Your objective – All of the data is to be repeated verbatim.

Provided records –
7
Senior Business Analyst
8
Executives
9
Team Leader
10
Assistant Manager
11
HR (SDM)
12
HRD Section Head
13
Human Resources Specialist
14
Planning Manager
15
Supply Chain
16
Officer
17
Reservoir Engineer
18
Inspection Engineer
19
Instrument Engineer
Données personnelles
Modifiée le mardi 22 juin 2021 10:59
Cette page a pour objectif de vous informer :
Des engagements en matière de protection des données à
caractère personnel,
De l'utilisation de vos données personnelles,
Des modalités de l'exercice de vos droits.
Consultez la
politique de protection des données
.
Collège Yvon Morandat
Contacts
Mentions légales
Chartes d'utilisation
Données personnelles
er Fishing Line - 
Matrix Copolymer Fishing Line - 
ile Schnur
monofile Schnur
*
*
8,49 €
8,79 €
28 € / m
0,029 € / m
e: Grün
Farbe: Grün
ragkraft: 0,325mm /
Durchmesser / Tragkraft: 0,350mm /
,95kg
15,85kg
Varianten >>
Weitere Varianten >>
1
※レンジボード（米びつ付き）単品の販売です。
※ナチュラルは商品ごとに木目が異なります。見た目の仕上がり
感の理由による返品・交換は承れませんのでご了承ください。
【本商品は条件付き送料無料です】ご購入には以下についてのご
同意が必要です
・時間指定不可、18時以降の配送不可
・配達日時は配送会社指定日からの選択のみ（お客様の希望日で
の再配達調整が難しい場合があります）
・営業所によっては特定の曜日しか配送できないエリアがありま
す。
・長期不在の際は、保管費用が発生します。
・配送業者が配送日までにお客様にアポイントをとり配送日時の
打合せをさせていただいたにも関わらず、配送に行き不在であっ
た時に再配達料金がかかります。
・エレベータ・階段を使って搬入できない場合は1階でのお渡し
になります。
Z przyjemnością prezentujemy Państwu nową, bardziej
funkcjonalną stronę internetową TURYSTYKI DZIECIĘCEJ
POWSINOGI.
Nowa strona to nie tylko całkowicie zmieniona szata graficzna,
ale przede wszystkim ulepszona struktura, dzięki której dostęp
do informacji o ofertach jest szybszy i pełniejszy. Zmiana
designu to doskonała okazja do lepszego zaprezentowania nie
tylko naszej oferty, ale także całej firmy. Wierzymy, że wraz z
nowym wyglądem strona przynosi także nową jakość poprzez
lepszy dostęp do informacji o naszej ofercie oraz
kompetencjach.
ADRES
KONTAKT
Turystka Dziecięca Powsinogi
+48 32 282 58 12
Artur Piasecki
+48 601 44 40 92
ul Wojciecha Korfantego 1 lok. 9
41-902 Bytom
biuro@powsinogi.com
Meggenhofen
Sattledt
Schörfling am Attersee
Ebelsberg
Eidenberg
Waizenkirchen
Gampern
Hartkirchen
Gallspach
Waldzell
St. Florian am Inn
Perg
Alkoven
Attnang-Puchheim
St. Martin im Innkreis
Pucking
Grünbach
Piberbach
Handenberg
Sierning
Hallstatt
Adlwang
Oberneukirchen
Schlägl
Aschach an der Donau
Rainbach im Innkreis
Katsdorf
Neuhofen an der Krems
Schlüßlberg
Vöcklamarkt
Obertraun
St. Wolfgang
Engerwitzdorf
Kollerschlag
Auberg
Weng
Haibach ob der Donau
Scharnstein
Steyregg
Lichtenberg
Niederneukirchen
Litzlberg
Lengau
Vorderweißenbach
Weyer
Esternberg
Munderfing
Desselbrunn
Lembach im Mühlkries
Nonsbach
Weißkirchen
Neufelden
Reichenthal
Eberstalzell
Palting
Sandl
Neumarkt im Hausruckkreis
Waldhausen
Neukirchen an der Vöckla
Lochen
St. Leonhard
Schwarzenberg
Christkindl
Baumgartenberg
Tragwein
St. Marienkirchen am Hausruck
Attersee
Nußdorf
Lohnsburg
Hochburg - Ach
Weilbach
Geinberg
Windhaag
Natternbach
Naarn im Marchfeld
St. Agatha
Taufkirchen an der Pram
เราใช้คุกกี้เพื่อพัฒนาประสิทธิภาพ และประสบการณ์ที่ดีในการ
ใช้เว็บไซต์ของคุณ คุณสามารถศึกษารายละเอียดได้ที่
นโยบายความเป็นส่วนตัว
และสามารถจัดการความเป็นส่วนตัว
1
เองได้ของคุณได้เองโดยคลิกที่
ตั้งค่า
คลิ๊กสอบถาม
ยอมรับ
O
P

Exercise output –
7
Senior Business Analyst
8
Executives
9
Team Leader
10
Assistant Manager
11
HR (SDM)
12
HRD Section Head
13
Human Resources Specialist
14
Planning Manager
15
Supply Chain
16
Officer
17
Reservoir Engineer
18
Inspection Engineer
19
Instrument Engineer
Données personnelles
Modifiée le mardi 22 juin 2021 10:59
Cette page a pour objectif de vous informer :
Des engagements en matière de protection des données à
caractère personnel,
De l'utilisation de vos données personnelles,
Des modalités de l'exercice de vos droits.
Consultez la
politique de protection des données
.
Collège Yvon Morandat
Contacts
Mentions légales
Chartes d'utilisation
Données personnelles
er Fishing Line - 
Matrix Copolymer Fishing Line - 
ile Schnur
monofile Schnur
*
*
8,49 €
8,79 €
28 € / m
0,029 € / m
e: Grün
Farbe: Grün
ragkraft: 0,325mm /
Durchmesser / Tragkraft: 0,350mm /
,95kg
15,85kg
Varianten >>
Weitere Varianten >>
1
※レンジボード（米びつ付き）単品の販売です。
※ナチュラルは商品ごとに木目が異なります。見た目の仕上がり
感の理由による返品・交換は承れませんのでご了承ください。
【本商品は条件付き送料無料です】ご購入には以下についてのご
同意が必要です
・時間指定不可、18時以降の配送不可
・配達日時は配送会社指定日からの選択のみ（お客様の希望日で
の再配達調整が難しい場合があります）
・営業所によっては特定の曜日しか配送できないエリアがありま
す。
・長期不在の際は、保管費用が発生します。
・配送業者が配送日までにお客様にアポイントをとり配送日時の
打合せをさせていただいたにも関わらず、配送に行き不在であっ
た時に再配達料金がかかります。
・エレベータ・階段を使って搬入できない場合は1階でのお渡し
になります。
Z przyjemnością prezentujemy Państwu nową, bardziej
funkcjonalną stronę internetową TURYSTYKI DZIECIĘCEJ
POWSINOGI.
Nowa strona to nie tylko całkowicie zmieniona szata graficzna,
ale przede wszystkim ulepszona struktura, dzięki której dostęp
do informacji o ofertach jest szybszy i pełniejszy. Zmiana
designu to doskonała okazja do lepszego zaprezentowania nie
tylko naszej oferty, ale także całej firmy. Wierzymy, że wraz z
nowym wyglądem strona przynosi także nową jakość poprzez
lepszy dostęp do informacji o naszej ofercie oraz
kompetencjach.
ADRES
KONTAKT
Turystka Dziecięca Powsinogi
+48 32 282 58 12
Artur Piasecki
+48 601 44 40 92
ul Wojciecha Korfantego 1 lok. 9
41-902 Bytom
biuro@powsinogi.com
Meggenhofen
Sattledt
Schörfling am Attersee
Ebelsberg
Eidenberg
Waizenkirchen
Gampern
Hartkirchen
Gallspach
Waldzell
St. Florian am Inn
Perg
Alkoven
Attnang-Puchheim
St. Martin im Innkreis
Pucking
Grünbach
Piberbach
Handenberg
Sierning
Hallstatt
Adlwang
Oberneukirchen
Schlägl
Aschach an der Donau
Rainbach im Innkreis
Katsdorf
Neuhofen an der Krems
Schlüßlberg
Vöcklamarkt
Obertraun
St. Wolfgang
Engerwitzdorf
Kollerschlag
Auberg
Weng
Haibach ob der Donau
Scharnstein
Steyregg
Lichtenberg
Niederneukirchen
Litzlberg
Lengau
Vorderweißenbach
Weyer
Esternberg
Munderfing
Desselbrunn
Lembach im Mühlkries
Nonsbach
Weißkirchen
Neufelden
Reichenthal
Eberstalzell
Palting
Sandl
Neumarkt im Hausruckkreis
Waldhausen
Neukirchen an der Vöckla
Lochen
St. Leonhard
Schwarzenberg
Christkindl
Baumgartenberg
Tragwein
St. Marienkirchen am Hausruck
Attersee
Nußdorf
Lohnsburg
Hochburg - Ach
Weilbach
Geinberg
Windhaag
Natternbach
Naarn im Marchfeld
St. Agatha
Taufkirchen an der Pram
เราใช้คุกกี้เพื่อพัฒนาประสิทธิภาพ และประสบการณ์ที่ดีในการ
ใช้เว็บไซต์ของคุณ คุณสามารถศึกษารายละเอียดได้ที่
นโยบายความเป็นส่วนตัว
และสามารถจัดการความเป็นส่วนตัว
1
เองได้ของคุณได้เองโดยคลิกที่
ตั้งค่า
คลิ๊กสอบถาม
ยอมรับ
O
P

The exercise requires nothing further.